Odor in Cubberley fall quarter possibly due to leaking pipe, rodents
“It’s not a bad smell,” said Jess Fisher ’13. “It is like the nostalgic musty smell you get when you walk into an old building.”
At the beginning of last quarter, the Cubberley School of Education was widely talked about among students due to the mysterious smell emanating from the building.
Reports about the smell ranged from sewage to mustiness, and some students with fall quarter classes in Cubberley never smelled anything.
“I never really noticed a smell,” said Shannon Wong ’10, who had a morning class in Cubberley fall quarter.
But the faculty and administration within the building were well aware of the odor.
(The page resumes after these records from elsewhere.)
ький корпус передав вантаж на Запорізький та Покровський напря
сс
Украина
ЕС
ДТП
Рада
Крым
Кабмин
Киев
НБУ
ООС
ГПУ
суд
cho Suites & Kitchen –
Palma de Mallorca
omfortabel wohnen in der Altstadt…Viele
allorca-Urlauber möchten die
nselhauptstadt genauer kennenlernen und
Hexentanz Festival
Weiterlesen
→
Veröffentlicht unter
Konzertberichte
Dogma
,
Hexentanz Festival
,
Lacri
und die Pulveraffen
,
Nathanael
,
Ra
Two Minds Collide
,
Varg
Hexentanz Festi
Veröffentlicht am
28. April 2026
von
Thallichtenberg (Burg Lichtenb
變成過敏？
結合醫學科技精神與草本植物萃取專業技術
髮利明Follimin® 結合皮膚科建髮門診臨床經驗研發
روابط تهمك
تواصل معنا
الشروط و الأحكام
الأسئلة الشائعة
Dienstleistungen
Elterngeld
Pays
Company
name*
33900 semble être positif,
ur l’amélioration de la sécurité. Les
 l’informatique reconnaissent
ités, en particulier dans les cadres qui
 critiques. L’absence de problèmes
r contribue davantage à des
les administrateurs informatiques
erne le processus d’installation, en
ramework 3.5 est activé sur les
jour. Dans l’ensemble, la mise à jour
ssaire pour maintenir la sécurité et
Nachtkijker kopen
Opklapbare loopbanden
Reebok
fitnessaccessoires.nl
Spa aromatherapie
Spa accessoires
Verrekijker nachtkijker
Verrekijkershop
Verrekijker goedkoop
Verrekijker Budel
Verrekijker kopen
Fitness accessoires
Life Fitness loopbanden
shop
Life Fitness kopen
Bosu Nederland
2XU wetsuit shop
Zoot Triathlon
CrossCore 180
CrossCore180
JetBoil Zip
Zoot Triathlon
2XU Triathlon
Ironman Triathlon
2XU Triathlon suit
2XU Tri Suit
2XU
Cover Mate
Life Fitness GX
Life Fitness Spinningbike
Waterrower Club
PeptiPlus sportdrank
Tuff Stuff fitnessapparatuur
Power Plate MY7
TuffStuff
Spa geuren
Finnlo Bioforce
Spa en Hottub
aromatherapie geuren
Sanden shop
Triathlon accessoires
One administrator, who wished to remain anonymous, provided confirmation about the smell along with emphatic nodding and a slight chuckle.
It was when students, staff and faculty began moving back into Cubberley after the construction project this past summer to retrofit it for earthquakes that the smell was first noticed.
“Right about the time that the project was completing…people started talking about a smell,” explained Kathleen Baldwin, zone manager of section C of campus, which includes Cubberley.
Up to nearly the end of fall quarter the smell was still a problem, but it appeared to be gradually dissipating.
“It seems to be getting better,” explained Ona Andre, building manager for Cubberley. “I believe it was stronger in the past [earlier in fall quarter] when it was called in.”
After enough complaints came in to confirm that the smell was not just noticed by the oversensitive, Zone Management was called in to investigate.
Zone managers such as Baldwin oversee one of fours zones on campus, acting as the property managers of academic buildings.
“Not so much the fire, but the floods and the locusts–we go out and help people [on campus],” Baldwin said, explaining the involvement of the Zone Managers into the investigation at Cubberley.
Baldwin, along with a team that includes pest control, electricians, technicians, plumbers, contractors for the Cubberley construction, the custodial company and Environmental Health and Safety, worked to comb the building top to bottom searching for the smell.
Several ideas were investigated, ranging from checking the procedures of how the café in Cubberley dealt with their garbage to ensuring that the drain heading down to the sewers was being kept wet. If the drain dries out it will result in a sewage-like smell.
“You don’t throw out any clue, you don’t throw out any possibility of what it could be,” explained Baldwin about their investigation techniques.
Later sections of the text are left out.